▶ ACTIVITY: Could you reproduce the lines below from the one with "Comply with legal obligations" through the one with "(analytics, email, customer"? Keep both ends and add nothing.

▶ Dataset excerpts:

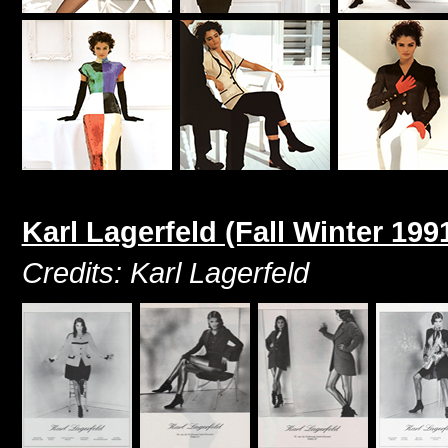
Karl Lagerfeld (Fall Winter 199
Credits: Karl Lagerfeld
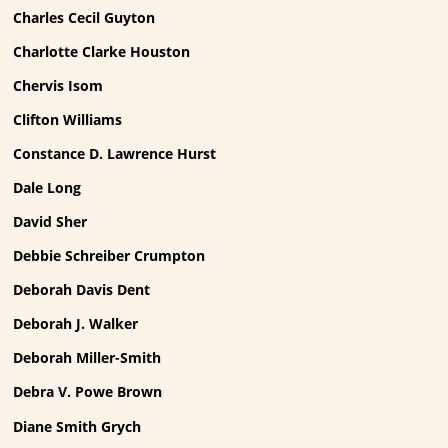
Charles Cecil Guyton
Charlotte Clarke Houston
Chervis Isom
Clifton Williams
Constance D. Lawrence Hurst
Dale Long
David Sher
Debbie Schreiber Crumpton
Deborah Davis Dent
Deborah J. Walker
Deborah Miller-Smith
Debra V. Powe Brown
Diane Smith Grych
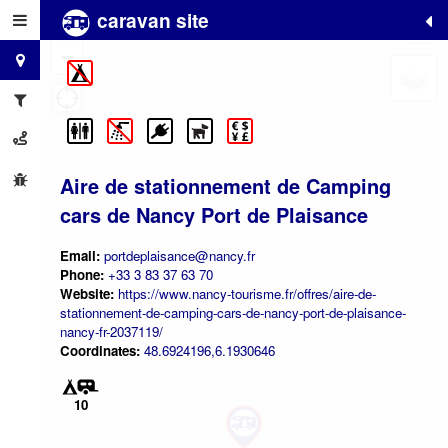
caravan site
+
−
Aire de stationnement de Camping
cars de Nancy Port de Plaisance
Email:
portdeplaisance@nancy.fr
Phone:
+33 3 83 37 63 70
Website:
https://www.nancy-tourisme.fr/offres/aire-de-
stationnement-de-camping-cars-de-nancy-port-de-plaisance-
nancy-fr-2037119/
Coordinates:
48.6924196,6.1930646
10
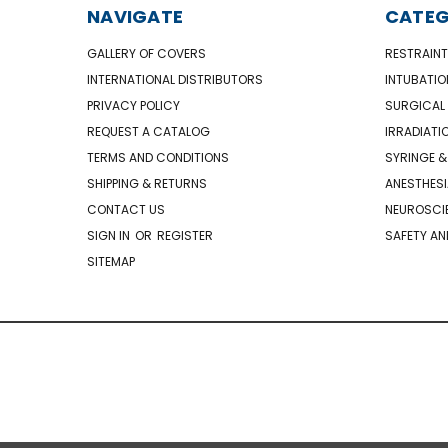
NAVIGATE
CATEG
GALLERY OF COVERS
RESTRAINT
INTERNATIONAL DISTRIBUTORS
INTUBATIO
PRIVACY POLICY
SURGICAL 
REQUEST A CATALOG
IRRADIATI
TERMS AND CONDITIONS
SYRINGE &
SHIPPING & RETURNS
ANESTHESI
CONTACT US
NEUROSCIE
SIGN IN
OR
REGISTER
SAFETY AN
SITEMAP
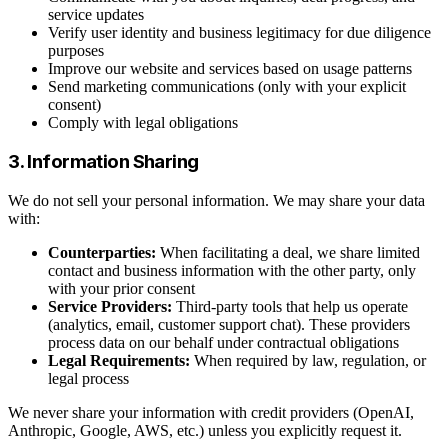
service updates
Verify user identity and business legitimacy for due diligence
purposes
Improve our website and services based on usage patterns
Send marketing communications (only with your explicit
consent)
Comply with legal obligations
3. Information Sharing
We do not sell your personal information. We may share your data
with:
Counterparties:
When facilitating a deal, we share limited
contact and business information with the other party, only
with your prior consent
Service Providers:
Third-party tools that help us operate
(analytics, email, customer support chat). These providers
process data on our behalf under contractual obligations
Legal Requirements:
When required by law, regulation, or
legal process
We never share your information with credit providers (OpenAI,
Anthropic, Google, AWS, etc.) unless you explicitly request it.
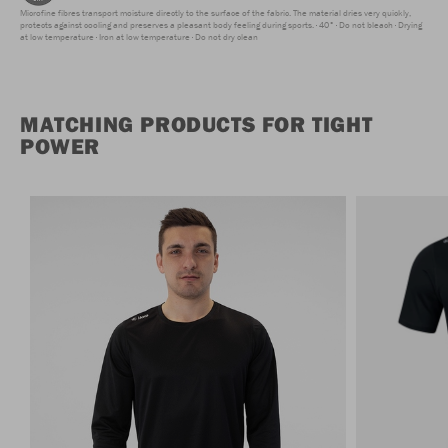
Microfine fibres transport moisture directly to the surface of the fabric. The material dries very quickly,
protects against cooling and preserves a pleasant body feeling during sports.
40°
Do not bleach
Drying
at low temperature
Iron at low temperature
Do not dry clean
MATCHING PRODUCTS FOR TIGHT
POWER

▶ OUTPUT:
Comply with legal obligations
3. Information Sharing
We do not sell your personal information. We may share your data
with:
Counterparties:
When facilitating a deal, we share limited
contact and business information with the other party, only
with your prior consent
Service Providers:
Third-party tools that help us operate
(analytics, email, customer support chat). These providers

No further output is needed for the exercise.